[ovs-dev] [RFC PATCH] tunneling: Improving vxlan performance using DPDK flow director feature.

Jesse Gross jesse at kernel.org
Wed Mar 30 00:43:55 UTC 2016


On Tue, Mar 29, 2016 at 12:43 AM, Chandran, Sugesh
<sugesh.chandran at intel.com> wrote:
>> -----Original Message-----
>> From: Jesse Gross [mailto:jesse at kernel.org]
>> Sent: Friday, March 25, 2016 12:38 AM
>> To: Chandran, Sugesh <sugesh.chandran at intel.com>
>> Cc: dev at openvswitch.org
>> Subject: Re: [ovs-dev] [RFC PATCH] tunneling: Improving vxlan performance
>> using DPDK flow director feature.
>>  * Chaining together the multiple lookups used by tunnels on the assumption
>> that the outer VXLAN source port distinguishes the inner flow. This would
>> allow avoiding netdev_flow_key_equal_mf() a second time. This is definitely
>> not legal because the VXLAN source port is only capturing a small subset of
>> the total data that OVS is using.
>
> [Sugesh] From our analysis we found that optimizing one lookup give no
> significant performance boost when compared with the overhead. This is  due to the
> fact that the second netdev_flow_key_equal_mf() still need the tunnel information
> to match on a flow.  We found in our tests that most CPU cycles spends on extracting
> header fields from the packets than lookup.
>
> The proposal is to avoid the header field extraction by using an additional unique software
> flow ID to match on. The two flows for tunnel are marked with this ID when installing on the
> EMC. The hardware report this ID along with hash(to mitigate the hash collision in EMC)
> for every incoming packets that match on a hardware rule. This used in EMC
> along with hash to find the flow. Currently OVS compares  hash +key(from header fields)
> to match a flow. The inner flow uses the same unique ID and hardware flow flag to match
> on than the source port. We have modified the code little bit more, so that it saves the hardware
> id in the matching flow, for every emc_insert.

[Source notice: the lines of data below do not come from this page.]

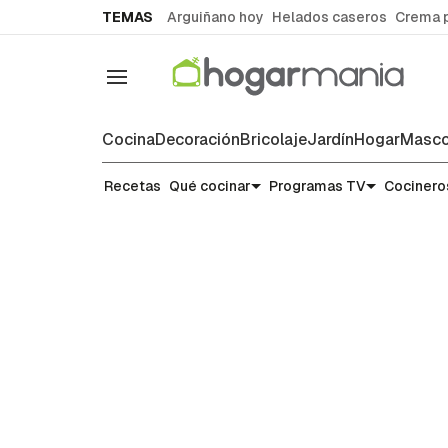
common.go-to-content
TEMAS
Arguiñano hoy
Helados caseros
Crema 
Navegación
Cocina
Decoración
Bricolaje
Jardín
Hogar
Masco
Recetas
Recetas
Qué cocinar
Programas TV
Cocinero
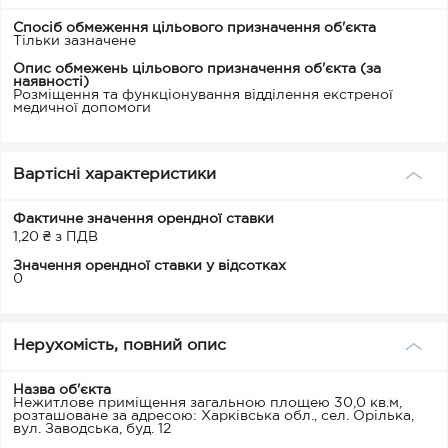
Спосіб обмеження цільового призначення об'єкта
Тільки зазначене
Опис обмежень цільового призначення об'єкта (за
наявності)
Розміщення та функціонування відділення екстреної
медичної допомоги
Вартісні характеристики
Фактичне значення орендної ставки
1,20 ₴ з ПДВ
Значення орендної ставки у відсотках
0
Нерухомість, повний опис
Назва об'єкта
Нежитлове приміщення загальною площею 30,0 кв.м,
розташоване за адресою: Харківська обл., сел. Орілька,
вул. Заводська, буд. 12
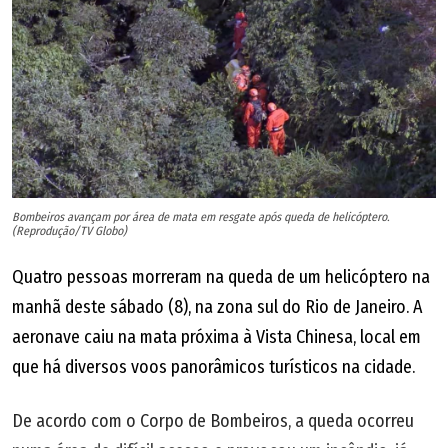
Bombeiros avançam por área de mata em resgate após queda de helicóptero.
(Reprodução/TV Globo)
Quatro pessoas morreram na queda de um helicóptero na
manhã deste sábado (8), na zona sul do Rio de Janeiro. A
aeronave caiu na mata próxima à Vista Chinesa, local em
que há diversos voos panorâmicos turísticos na cidade.
De acordo com o Corpo de Bombeiros, a queda ocorreu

I think that the performance improvements look cool but unfortunately,
I just don't see how this can work.

There really isn't a way to avoid extracting the header fields in
software - I don't think that any NIC short of an NPU or other
programmable hardware has the capability to match on all of the fields
that OVS supports. Certainly, the UDP source port used by VXLAN and
other tunnel protocols does not contain all of the information and,
worse, it's controlled by a remote system. We can't trust the
information contained in it without further verification because OVS
flow rules are often used for security checks. I realize that in many
cases this will appear to work because for a flow represented by a
5-tuple many of the other fields will be the same. However, we can't
just make this assumption.

One possible exception to this rule is if we did an analysis on the
flows that are actually being used by OVS and only tried to extract
those fields. This is a pure software optimization that might have
similar effects to what you are observing here. This most likely makes
the most sense in the context of a BPF based datapath where the flow
extractor can be dynamically generated and compiled.

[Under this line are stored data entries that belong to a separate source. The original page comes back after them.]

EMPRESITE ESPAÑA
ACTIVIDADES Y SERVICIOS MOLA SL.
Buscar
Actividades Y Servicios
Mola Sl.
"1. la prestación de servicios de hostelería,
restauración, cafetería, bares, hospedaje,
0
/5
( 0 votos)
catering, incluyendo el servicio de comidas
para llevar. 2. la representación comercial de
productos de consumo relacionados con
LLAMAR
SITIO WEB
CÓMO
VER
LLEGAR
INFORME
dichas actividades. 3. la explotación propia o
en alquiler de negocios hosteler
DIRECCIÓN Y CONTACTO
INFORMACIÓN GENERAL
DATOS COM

>> I'm not sure that I really see any advantage in using a Flow Director perfect
>> filter to return a software defined hash value compared to just using the RSS
>> hash directly as we are doing today. I think the main case where it would be
>> useful is if hardware wildcarding was used to skip the EMC altogether and its
>> size constraints. If that was done then I think that this would no longer be
>> specialized to VXLAN at all.
> [Sugesh] This may give performance improvement when we have
> large set of rules that overflows EMC. But for a typical use case where 80-90% rules hits EMC
> doesn’t get any performance benefit out of it. Please correct me if I am wrong here.
> The intention here is to optimize the tunneling performance in all the use cases.

To be honest, I think that last 10-20% may be more interesting. Up to
this point in time, the DPDK implementation in OVS has placed a lot of
emphasis on PPS throughput with a relatively small number of streams.
However, while this looks great on benchmarks, it doesn't necessarily
match real world use cases. Even worse, it tends to fall apart at the
worst possible times - like a DoS attack. If the NIC were able to
effectively enlarge the EMC to handle these cases then I think that
would be a huge boost to the usability of OVS on DPDK.